The users can (2) specify a node's size, shape, and label, and a edge's label in the textual input file; (3) contract a clan (subgraph) into a single node; (4) extract a clan (subgraph) and hide the rest of the graph; and (5) save the drawing into a file in Postscript format.

1. Introduction Directed graphs, or digraphs, are an excellent means of conveying the structure and operation of many types of systems. They are capable of representing not only the overall structure of such a system, but also the smallest details in a simple and effective way. However, drawing digraphs by hand can be tedious and time consuming, because much time can be spent just trying to plan how the graph should be organized on the page, especially if the number of nodes and edges is large. In addition, it is difficult for a user to draw a graph when the data is generated by applications (e.g., compiler-generated parse trees[l] and dialoguestate diagrams generated by reverse engineering [3]). We have developed an automated system capable of converting a textual description of a digraph into a well organized and readable drawing of the digraph.

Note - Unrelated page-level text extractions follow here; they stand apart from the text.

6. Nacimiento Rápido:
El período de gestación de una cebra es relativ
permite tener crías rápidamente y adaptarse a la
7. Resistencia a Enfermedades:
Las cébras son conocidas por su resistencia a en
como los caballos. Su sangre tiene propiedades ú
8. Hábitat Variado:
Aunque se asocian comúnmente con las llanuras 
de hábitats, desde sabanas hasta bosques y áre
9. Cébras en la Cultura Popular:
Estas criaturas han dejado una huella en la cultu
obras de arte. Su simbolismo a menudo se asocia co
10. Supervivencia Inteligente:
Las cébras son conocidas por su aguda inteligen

Many researchers have studied this problem and many graph drawing systems have been developed [see 6 for complete list]. The aesthetic criteria of the systems vary. The objectives may include requirements of uniform edge length, minimum number of edge crossings, straight edges, grid drawings (edges are either horizontal or vertical), minimal bends in the edges, etc. Cruz and Tamassia [4], Tamassia, Batini, and Battista [22], and Messinger [17] have lists of aesthetic criteria of drawings. Some criteria limit the input graphs to a particular class such as planar graphs, trees, graphs with maximum degree of four, or some application-specific graphs such as Petri nets, data-flow diagrams, DBMS models diagrams, digital system schematic diagrams, PERT diagrams, flowcharts, etc. Originally, CG is designed for program dependency graphs of parallel computation, and has been adopted by social networks, automatic graphical user interface design, reverse engineering graphical representations [3]. Like dot [13, 14] and its predecessor DAG [12], CG takes a textual description of an arbitrary directed graph (digraph) and produces a visual representation of it.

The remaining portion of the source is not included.